Voici un résumé publié pour la première fois par 45 éminents théologiens qui ont donné une liste de certaines des erreurs les plus flagrantes d’Amoris Laetitia. Le document papal controversé posait ces notions erronées :

  • Vivre selon les enseignements de l’Évangile peut être impossible pour certaines personnes
  • Personne n’est condamné à l’enfer
  • “Les divorcés et les remariés civils qui choisissent leur situation en toute connaissance de cause et avec le plein consentement de la volonté ne sont pas en état de péché grave, et qu’ils peuvent recevoir la grâce sanctifiante et grandir dans la charité”
  • “Un croyant catholique peut avoir pleine connaissance d’une loi divine et choisir volontairement de l’enfreindre dans une affaire grave, mais ne pas être en état de péché mortel à la suite de cette action”.
  • “Une personne ayant la pleine connaissance d’une loi divine peut pécher en choisissant d’obéir à cette loi”
  • La conscience peut “vraiment juger” que les péchés sexuels explicitement condamnés par l’Évangile “peuvent parfois être moralement corrects ou demandés ou commandés par Dieu”.
  • “Notre Seigneur Jésus-Christ veut que l’Église abandonne sa discipline perpétuelle de refus de l’Eucharistie aux divorcés et aux remariés et de refus de l’absolution aux divorcés et aux remariés qui n’expriment pas de contrition pour leur état de vie et un ferme propos d’amendement à son égard”.
  • “L’absence de faute grave due à une responsabilité atténuée peut permettre l’admission à l’Eucharistie dans le cas de personnes divorcées et remariés civils qui ne se séparent pas, ni ne s’engagent à vivre en parfaite continence, mais restent dans un état objectif d’adultère et de bigamie”.
  • Les épouses ne doivent pas se soumettre à leur mari
  • Que la peine de mort est toujours injuste

De plus, Amoris Laetitia est aussi intimement lié à la nouvelle poussée pour l’acceptation de l’homosexualité dans l’Église. Rappelez-vous lors du premier des synodes sur la famille en 2014, lorsque le rapport à mi-parcours ou relatio comme on l’appelait, a appelé à “valoriser” l’orientation sexuelle homosexuelle, en disant que “les homosexuels ont des dons et des qualités à offrir à la communauté chrétienne”.

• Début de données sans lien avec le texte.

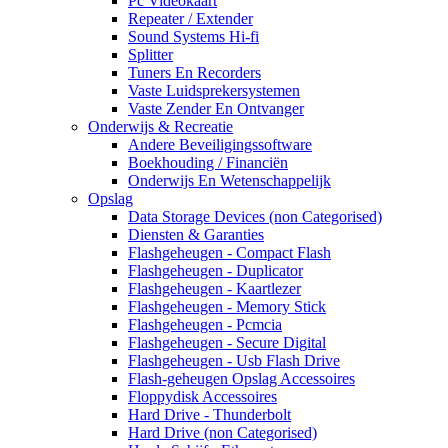
Pc Videokaart
Repeater / Extender
Sound Systems Hi-fi
Splitter
Tuners En Recorders
Vaste Luidsprekersystemen
Vaste Zender En Ontvanger
Onderwijs & Recreatie
Andere Beveiligingssoftware
Boekhouding / Financiën
Onderwijs En Wetenschappelijk
Opslag
Data Storage Devices (non Categorised)
Diensten & Garanties
Flashgeheugen - Compact Flash
Flashgeheugen - Duplicator
Flashgeheugen - Kaartlezer
Flashgeheugen - Memory Stick
Flashgeheugen - Pcmcia
Flashgeheugen - Secure Digital
Flashgeheugen - Usb Flash Drive
Flash-geheugen Opslag Accessoires
Floppydisk Accessoires
Hard Drive - Thunderbolt
Hard Drive (non Categorised)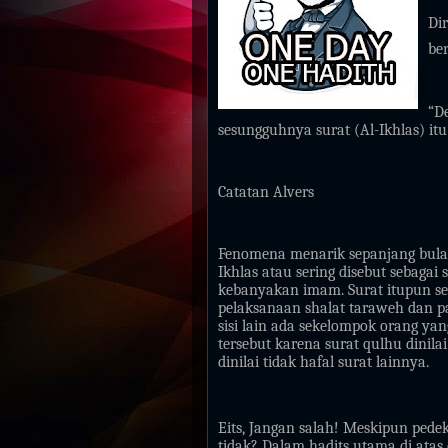
Di
be
“D
sesungguhnya surat (Al-Ikhlas) itu
Catatan Alvers
Fenomena menarik sepanjang bula
Ikhlas atau sering disebut sebagai
kebanyakan imam. Surat itupun sel
pelaksanaan shalat taraweh dan 
sisi lain ada sekelompok orang y
tersebut karena surat qulhu dinil
dinilai tidak hafal surat lainnya.
Eits, Jangan salah! Meskipun pede
tidak? Dalam hadits utama di atas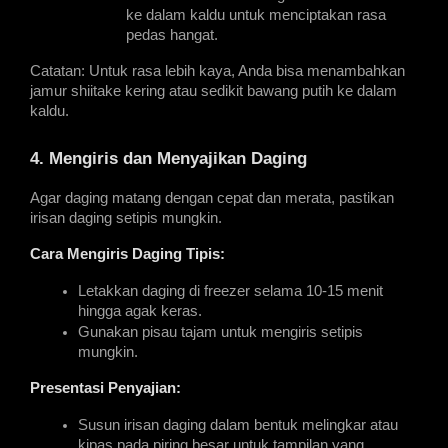
ke dalam kaldu untuk menciptakan rasa 
pedas hangat.
Catatan: Untuk rasa lebih kaya, Anda bisa menambahkan 
jamur shiitake kering atau sedikit bawang putih ke dalam 
kaldu.
4. Mengiris dan Menyajikan Daging
Agar daging matang dengan cepat dan merata, pastikan 
irisan daging setipis mungkin.
Cara Mengiris Daging Tipis:
Letakkan daging di freezer selama 10-15 menit 
hingga agak keras.
Gunakan pisau tajam untuk mengiris setipis 
mungkin.
Presentasi Penyajian:
Susun irisan daging dalam bentuk melingkar atau 
kipas pada piring besar untuk tampilan yang 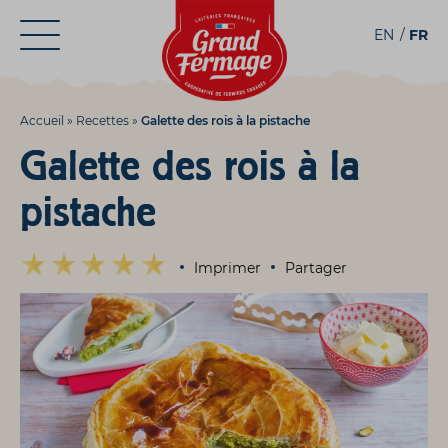
Aller
Aller au
EN
FR
au
contenu
menu
Accueil
»
Recettes
»
Galette des rois à la pistache
Galette des rois à la
pistache
Imprimer
Partager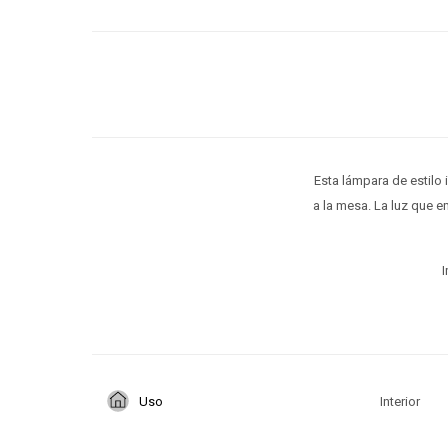
Esta lámpara de estilo 
a la mesa. La luz que 
I
Uso
Interior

Ce lien entre Amoris et une poussée homosexuelle dans l’Église est devenu plus clair lorsque le pape François a nommé toutes sortes de cardinaux favorables à l’homosexualité, comme Blase Cupich. (Lors du deuxième synode de la famille en 2015, j’ai demandé à Cupich si la nouvelle approche permettrait aux couples homosexuels de recevoir la Sainte Communion comme elle le ferait pour les divorcés remariés et il a répondu par l’affirmative).

Ce lien entre Amoris et la promotion de l’agenda homosexuel dans l’Église a été clairement prévu par le tristement célèbre Père James Martin au moment de la publication d’Amoris.

Mais il ne pouvait pas à l’époque être sonder par les apologistes qui ont essayé de défendre l’orthodoxie du pape François. Pourtant, aujourd’hui, après avoir soutenu et rencontré d’innombrables promoteurs de l’agenda homosexuel dans l’Église catholique, y compris le père James Martin lui-même, l’approbation par le pape d’un prêtre qui a donné une bénédiction homosexuelle et la propre déclaration publique du pape en faveur des unions civiles homosexuelles (et bien plus encore), ces objections ont été réduites au silence.

Ainsi, l’année de Saint Joseph qui avait été annoncée à la joie de tous les catholiques a maintenant été usurpée et le bon Saint est utilisé pour donner un saint placage à Amoris Laetitia. Mais c’est là que les pouvoirs des ténèbres échouent toujours. En essayant d’utiliser Saint Joseph pour donner une apparence sainte à un document maléfique, Saint Joseph – connu comme la terreur des démons – démolira les mensonges et rétablira la Vérité de son Divin Fils.